Stored data:
──────────
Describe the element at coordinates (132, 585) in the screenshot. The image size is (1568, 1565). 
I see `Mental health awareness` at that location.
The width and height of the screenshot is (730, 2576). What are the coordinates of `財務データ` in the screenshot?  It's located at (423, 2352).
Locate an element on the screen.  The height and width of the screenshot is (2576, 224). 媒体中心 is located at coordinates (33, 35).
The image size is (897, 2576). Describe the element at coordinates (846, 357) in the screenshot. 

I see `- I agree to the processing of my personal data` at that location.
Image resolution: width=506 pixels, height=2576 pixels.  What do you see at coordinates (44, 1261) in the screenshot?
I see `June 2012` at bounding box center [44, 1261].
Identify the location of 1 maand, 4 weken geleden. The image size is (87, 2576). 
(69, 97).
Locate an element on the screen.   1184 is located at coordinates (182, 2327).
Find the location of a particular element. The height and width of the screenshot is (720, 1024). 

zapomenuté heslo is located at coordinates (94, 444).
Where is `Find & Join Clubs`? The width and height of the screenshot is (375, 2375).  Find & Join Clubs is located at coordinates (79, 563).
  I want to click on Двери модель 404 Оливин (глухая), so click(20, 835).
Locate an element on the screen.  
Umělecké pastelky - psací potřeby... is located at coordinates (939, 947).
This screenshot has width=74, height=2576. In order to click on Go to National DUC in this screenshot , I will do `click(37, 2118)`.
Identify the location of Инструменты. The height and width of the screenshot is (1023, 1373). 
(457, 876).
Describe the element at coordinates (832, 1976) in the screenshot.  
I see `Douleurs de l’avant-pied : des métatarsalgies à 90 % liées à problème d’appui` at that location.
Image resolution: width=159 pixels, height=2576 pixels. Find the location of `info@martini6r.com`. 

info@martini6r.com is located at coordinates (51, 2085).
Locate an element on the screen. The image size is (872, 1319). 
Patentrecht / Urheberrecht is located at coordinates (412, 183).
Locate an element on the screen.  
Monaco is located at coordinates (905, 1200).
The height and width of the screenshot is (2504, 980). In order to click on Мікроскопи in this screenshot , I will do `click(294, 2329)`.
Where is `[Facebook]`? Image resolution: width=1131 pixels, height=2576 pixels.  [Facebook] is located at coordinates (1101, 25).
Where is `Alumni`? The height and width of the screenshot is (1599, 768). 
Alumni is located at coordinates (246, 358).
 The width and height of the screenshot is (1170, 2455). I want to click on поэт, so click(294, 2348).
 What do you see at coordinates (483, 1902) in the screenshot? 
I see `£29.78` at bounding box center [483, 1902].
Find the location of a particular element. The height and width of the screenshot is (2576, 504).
──────────
Across the data, find each line that has "will" in it and copy that line.

RESULT FOR THIS EXERCISE
This screenshot has width=74, height=2576. In order to click on Go to National DUC in this screenshot , I will do `click(37, 2118)`.
The height and width of the screenshot is (2504, 980). In order to click on Мікроскопи in this screenshot , I will do `click(294, 2329)`.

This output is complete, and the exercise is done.